The redacted mail at the top shows us how President Pompidou dealt with conflict — a sharp contrast to how Battistelli handles things.
The following 3-page document from 3 years ago shows how the Central Staff Committee (not SUEPO) viewed Battistelli’s approach:
Zentraler Personalausschuss
Central Staff Committee
Le Comité central du Personnel
12.11.2014
sc14265cp – 0.2.1/5.1/6.1
Disciplinary Committee
Introduction
The Disciplinary Committee is a statutory body set up under the EPO Service Regulations. The Committee has to be consulted if the President intends to impose a serious disciplinary measure against a staff member1 or wishes to dismiss a staff member for poor performance.
As with all such bodies at the Office (the GAC – now GCC – the Medical Committee, the Internal Appeals Committee, the COHSEC etc.), the legal construct is that the Committee considers the facts and gives a reasoned opinion. The President then decides.
Problems
This legal construction functions if the Office has a President who is prepared to consider the reasoned opinions which the consultative committees give him. However, Mr Battistelli has in the past ignored the medical opinions of doctors in the Medical Committee and decided that staff members not capable of performing their job for medical reasons should nevertheless not be sent on invalidity. This is something that no other President has done. Not even Mr Pompidou, who in contrast to Mr Battistelli, was a doctor. It should also be well known by now that Mr Battistelli as a matter of course ignores opinions of the Internal Appeals Committee that are favourable to staff. Mr Battistelli so disliked the reasoned opinions of the GAC that he abolished it and replaced it with the GCC, which, according to his understanding, is not allowed to give opinions, and merely votes on proposals2.
It should thus come as no surprise that Mr Battistelli also ignores the reasoned opinions of the Disciplinary Committee. In the past, he has imposed disciplinary measures on staff which are more severe than the Committee recommended. In other cases, he has imposed severe disciplinary measures even though the Committee considered that no disciplinary measure should be applied.
The above is worrying enough. However, there are further reasons why staff should be concerned with the functioning of the Disciplinary Committee:
1. The President’s nominations as Chairman and deputy
The President nominates the Chairman of the Disciplinary Committee and his deputy. The Disciplinary Committee is not a “standing committee”. That is to say, it does not have a fixed constitution. Rather, its membership (other than the Chairman) changes from case to case (see below). Thus it is of crucial importance who the President nominates as Chairman. This person is the only member who has an overview of similar cases and has experience in
___________________________________
1 A warning or reprimand may be issued without consulting the Disciplinary Committee. More serious measures e.g. downgrading or dismissal require consultation.

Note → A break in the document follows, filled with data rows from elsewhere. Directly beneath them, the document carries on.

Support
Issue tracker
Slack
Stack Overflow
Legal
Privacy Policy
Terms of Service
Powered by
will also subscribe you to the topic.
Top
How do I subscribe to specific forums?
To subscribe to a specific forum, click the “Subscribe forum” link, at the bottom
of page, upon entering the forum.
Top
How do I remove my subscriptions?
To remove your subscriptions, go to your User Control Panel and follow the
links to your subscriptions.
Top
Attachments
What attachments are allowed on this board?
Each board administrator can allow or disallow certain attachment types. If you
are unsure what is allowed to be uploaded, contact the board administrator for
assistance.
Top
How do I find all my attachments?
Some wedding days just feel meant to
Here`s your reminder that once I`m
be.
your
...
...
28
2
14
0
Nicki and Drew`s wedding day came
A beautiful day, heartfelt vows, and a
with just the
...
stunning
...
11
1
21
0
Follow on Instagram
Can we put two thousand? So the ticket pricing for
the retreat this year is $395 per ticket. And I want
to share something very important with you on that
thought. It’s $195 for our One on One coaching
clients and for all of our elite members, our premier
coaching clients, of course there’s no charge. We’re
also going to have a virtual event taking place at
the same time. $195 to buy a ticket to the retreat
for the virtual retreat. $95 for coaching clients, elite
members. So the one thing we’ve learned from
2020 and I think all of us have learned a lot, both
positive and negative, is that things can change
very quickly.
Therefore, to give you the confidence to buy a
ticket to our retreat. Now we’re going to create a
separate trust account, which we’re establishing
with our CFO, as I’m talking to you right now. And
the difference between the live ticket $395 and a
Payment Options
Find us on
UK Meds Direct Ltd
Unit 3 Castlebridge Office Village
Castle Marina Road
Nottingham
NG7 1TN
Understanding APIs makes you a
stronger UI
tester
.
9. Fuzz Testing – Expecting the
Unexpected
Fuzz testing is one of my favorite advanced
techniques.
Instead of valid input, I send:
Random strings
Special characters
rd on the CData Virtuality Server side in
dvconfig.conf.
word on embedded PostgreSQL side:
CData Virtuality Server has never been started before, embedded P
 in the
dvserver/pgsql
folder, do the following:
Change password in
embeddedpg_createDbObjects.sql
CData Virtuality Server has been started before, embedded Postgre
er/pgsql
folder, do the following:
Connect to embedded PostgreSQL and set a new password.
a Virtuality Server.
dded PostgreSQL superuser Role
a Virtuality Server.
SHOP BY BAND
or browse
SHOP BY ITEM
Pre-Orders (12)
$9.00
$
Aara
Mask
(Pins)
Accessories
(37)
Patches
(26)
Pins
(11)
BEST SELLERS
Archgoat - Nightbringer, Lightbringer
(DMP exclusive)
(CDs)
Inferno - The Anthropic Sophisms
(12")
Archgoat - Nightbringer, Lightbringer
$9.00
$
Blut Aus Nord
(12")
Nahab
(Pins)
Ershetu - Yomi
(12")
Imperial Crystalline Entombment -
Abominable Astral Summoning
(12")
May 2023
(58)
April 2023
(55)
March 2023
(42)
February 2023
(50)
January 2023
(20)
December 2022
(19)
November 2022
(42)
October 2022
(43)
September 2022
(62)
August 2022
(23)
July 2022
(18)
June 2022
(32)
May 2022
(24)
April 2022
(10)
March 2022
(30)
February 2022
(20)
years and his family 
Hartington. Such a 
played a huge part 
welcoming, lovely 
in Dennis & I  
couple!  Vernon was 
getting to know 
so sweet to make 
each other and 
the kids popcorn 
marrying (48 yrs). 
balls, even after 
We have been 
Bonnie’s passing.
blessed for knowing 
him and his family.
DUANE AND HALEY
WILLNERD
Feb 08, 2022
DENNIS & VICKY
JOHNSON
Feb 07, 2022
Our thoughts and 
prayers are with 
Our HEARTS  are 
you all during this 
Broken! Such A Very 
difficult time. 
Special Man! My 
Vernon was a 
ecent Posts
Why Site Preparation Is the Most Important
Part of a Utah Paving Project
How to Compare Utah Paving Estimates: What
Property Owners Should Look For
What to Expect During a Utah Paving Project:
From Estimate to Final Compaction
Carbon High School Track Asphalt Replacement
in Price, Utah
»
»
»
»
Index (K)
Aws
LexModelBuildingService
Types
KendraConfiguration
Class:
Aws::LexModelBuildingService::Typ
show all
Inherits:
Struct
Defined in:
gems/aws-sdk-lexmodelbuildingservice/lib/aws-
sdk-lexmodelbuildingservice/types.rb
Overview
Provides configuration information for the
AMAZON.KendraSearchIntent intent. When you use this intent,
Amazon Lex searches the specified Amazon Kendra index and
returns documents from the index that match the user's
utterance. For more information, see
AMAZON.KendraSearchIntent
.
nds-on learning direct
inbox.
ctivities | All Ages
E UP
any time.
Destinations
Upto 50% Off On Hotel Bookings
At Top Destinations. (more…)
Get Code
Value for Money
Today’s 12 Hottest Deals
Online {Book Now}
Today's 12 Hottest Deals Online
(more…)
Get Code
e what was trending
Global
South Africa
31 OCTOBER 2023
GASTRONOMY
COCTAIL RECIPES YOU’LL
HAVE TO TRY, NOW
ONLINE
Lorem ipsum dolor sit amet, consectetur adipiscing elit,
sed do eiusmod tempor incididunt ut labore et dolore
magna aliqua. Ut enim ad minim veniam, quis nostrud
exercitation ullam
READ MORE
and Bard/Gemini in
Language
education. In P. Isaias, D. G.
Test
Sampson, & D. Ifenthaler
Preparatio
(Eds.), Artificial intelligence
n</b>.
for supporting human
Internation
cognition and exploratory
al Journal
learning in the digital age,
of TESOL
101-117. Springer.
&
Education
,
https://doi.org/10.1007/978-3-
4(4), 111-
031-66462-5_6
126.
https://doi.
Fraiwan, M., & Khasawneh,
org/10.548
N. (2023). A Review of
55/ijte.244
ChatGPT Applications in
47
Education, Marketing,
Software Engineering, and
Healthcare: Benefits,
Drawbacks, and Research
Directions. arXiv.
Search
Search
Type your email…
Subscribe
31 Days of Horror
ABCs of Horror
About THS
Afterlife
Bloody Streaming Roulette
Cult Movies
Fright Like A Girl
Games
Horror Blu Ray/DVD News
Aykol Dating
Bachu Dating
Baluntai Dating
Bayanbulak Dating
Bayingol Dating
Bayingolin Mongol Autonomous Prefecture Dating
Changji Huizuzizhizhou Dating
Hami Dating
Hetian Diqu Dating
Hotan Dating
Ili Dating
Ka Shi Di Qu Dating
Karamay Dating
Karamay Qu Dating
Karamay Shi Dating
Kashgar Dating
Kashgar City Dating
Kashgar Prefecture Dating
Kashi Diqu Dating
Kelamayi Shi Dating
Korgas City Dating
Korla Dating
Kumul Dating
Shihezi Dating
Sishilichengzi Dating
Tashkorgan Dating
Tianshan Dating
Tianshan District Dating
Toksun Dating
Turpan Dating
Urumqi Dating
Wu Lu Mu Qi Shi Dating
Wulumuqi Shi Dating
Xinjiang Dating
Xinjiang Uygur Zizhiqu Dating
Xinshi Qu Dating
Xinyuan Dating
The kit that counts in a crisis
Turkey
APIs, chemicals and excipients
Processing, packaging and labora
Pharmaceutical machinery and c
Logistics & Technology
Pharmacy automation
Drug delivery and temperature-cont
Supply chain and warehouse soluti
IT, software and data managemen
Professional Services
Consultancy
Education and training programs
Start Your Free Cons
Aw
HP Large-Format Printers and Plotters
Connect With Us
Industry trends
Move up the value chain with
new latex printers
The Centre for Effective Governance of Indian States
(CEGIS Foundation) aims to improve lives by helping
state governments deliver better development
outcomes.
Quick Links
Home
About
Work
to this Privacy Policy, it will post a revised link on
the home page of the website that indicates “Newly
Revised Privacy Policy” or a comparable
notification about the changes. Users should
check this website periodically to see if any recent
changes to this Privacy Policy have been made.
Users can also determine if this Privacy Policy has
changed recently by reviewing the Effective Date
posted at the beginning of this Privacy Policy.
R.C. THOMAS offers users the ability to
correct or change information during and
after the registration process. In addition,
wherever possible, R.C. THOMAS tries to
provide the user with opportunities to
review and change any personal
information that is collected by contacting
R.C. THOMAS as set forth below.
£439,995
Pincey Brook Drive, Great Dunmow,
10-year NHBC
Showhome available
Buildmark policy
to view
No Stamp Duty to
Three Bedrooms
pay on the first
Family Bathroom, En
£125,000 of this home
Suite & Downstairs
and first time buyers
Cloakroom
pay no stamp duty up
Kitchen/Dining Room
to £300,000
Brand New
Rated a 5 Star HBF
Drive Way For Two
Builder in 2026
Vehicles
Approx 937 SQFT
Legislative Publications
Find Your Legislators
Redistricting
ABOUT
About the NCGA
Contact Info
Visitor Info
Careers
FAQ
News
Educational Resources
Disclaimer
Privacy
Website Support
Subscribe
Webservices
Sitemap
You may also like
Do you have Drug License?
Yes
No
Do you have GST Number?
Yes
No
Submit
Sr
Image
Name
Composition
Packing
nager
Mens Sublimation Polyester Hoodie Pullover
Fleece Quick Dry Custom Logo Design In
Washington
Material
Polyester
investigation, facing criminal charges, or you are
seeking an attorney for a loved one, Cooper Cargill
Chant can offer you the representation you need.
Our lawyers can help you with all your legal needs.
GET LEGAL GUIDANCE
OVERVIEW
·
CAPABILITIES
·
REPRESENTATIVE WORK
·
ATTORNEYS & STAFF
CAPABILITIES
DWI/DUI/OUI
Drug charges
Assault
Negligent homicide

2 This is one reason why the GCC is for staff inferior to the GAC and thus a reason why abolishing the GAC severely limits staff’s consultation rights.
handling cases, drafting opinions and so on. This is particularly important since the Committee has limited e.g. legal support for reasons of confidentiality.
Up until this year, the President nominated members of the Legal Board of Appeal. That is to say, people who are both legally qualified and neither appointed by himself nor under his disciplinary authority. From this year, Mr Battistelli nominated managers on contract at grade A6. Thus, the President sends a case to the Disciplinary Committee chaired by a manager on contract who falls under his disciplinary (and managerial) authority. The Chairman, on behalf of the Committee drafts a recommendation. This recommendation goes back to the Chairman’s superior, namely the President. The President then decides.
This is precisely the construct which, in Findlay v. The United Kingdom the European Court of Human Rights ruled against in case 22107/933 (see in particular §70 – 80 of that case)!
2. Significantly more cases
This year has seen a more than doubling of the number of disciplinary cases. In itself, this should be a cause for concern. In the course of their normal duties both the Chairman and deputy have a heavy burden of other work and duty travels. Indeed, the Chairman has staff in both The Hague and Munich. We thus hope that both of them will be able to give this task the time it requires, especially (as seems likely) should the number of cases increase further. This was not a problem in the past (see above), when both nominees had tasks that ensured that they were generally available.
3. The President interfering with Staff Committee nominations
According to Article 98(1) ServRegs, half the nominations to the Disciplinary Committee are made by the President and half by the Staff Committee. These nominations are made by grade or group-of-grades. Who is to serve as member in a particular case is decided by drawing of lots. The names in the draw may not be of a grade (or group-of-grades) lower than that of the subject of the case. For example, if the case subject is an A3 examiner, then only Disciplinary Committee nominees in group of grades A4(2)/A1, A5 or A6 are in the draw.
For reasons of independence (see above) and procedural expertise the Staff Committee has mainly nominated members and chairmen of the Boards of Appeal for the A5 and A6 slots. These nominations have all been deleted by Mr Battistelli (see also recent Communiqué 62). This despite the Administrative Tribunal of the ILO already having decided in Judgment 1147, that the Staff Committee may nominate DG3 members to statutory bodies. Indeed, in a submission in the proceedings leading to this Judgment, the Office even argued in its surrejoinder (see §E) that “Since disciplinary committees are quasi-judicial bodies it is proper for them to benefit from the experience of a DG 3 official”.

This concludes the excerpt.